Extinct species of dinosaurs

Balaur bondoc is a species of paravian theropod dinosaur from the late Cretaceous period, in what is now Romania. It is the type species of the monotypic genus Balaur, after the balaur (/ro/), a dragon of Romanian folklore. The specific name bondoc (/ro/) means "stocky", so Balaur bondoc means "stocky dragon" in Romanian. This name refers to the greater musculature that Balaur had compared to its relatives. The genus, which was first described by scientists in August 2010, is known from two partial skeletons (including the type specimen). Some researchers suggest that the taxon might represent a junior synonym of Elopteryx.

Fossils of Balaur were found in the Densuș-Ciula and Sebeș Formations of Cretaceous Romania which correspond to Hațeg Island, a subtropical island in the European archipelago of the Tethys sea approximately 70 million years ago. Hațeg Island is commonly referred to as the "Island of the Dwarf Dinosaurs" on account of the extensive fossil evidence that its native dinosaurs exhibited island syndrome, a collection of morphological, ecological, physiological and behavioural differences compared with their continental counterparts. Examples included island gigantism of Hatzegopteryx, island dwarfism of the titanosaur Magyarosaurus dacus, and a reduction in flight capacity in Balaur.

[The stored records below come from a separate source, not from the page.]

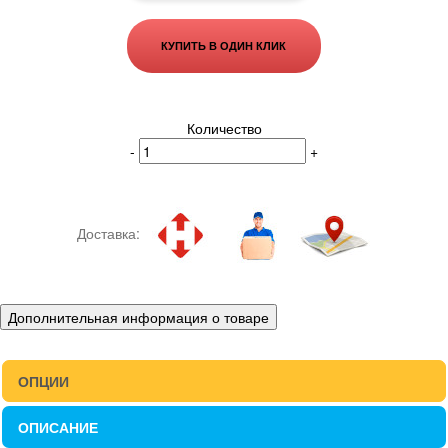
КУПИТЬ В ОДИН КЛИК
Количество
-
+
Доставка:
Дополнительная информация о товаре
ОПЦИИ
ОПИСАНИЕ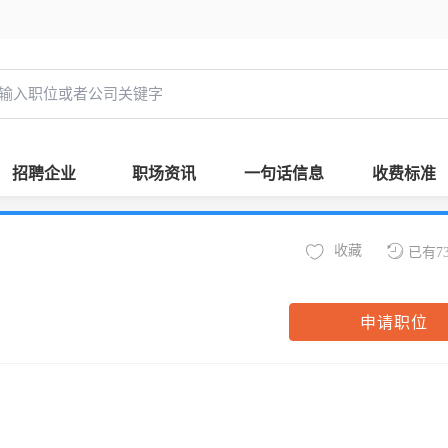
招聘企业
职场资讯
一句话信息
收费标准
收藏
已有7
申请职位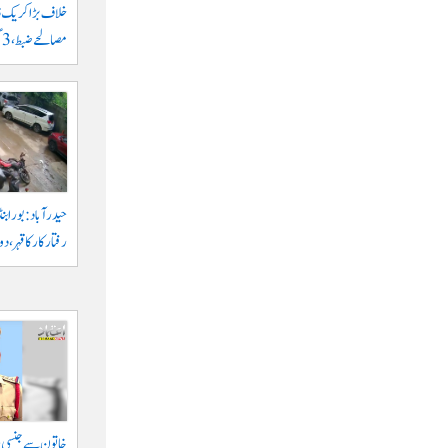
مصالحے ضبط، 3 گرفتار
حیدرآباد: بورابنڈ
رفتار کار کا قہر، د
خاتون سے جنسی ہر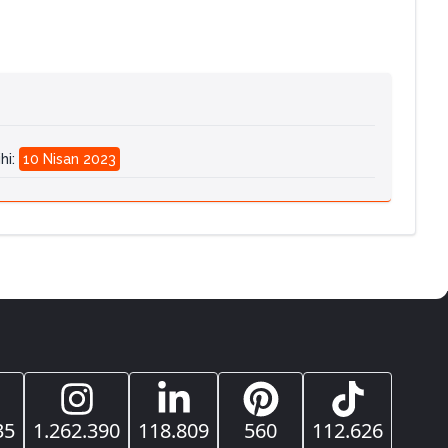
hi
:
10 Nisan 2023
35
1.262.390
118.809
560
112.626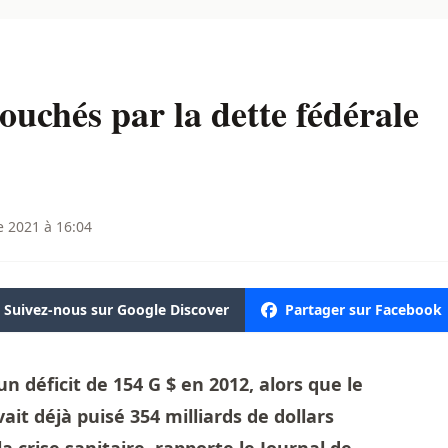
ouchés par la dette fédérale
e 2021 à 16:04
Suivez-nous sur Google Discover
Partager sur Facebook
un déficit de 154 G $ en 2012, alors que le
t déjà puisé 354 milliards de dollars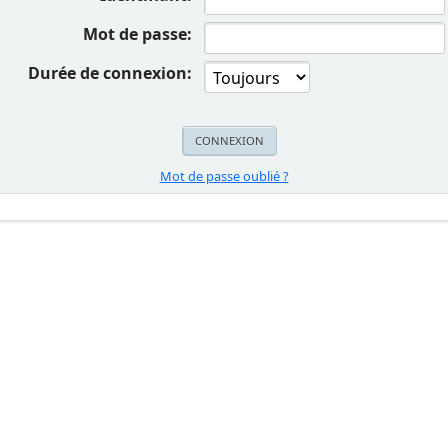
Mot de passe:
Durée de connexion:
Mot de passe oublié ?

Balaur may have been a basal avialan, a group that includes modern birds based on phylogenetic analysis, though some researchers still include the genus within Velociraptorinae as its original description or alternatively within Unenlagiinae. This reduction in flight capacity is also seen in extant island birds including the ratites and insular barn owls as well as the extinct moa of New Zealand and the extinct dodo of Mauritius.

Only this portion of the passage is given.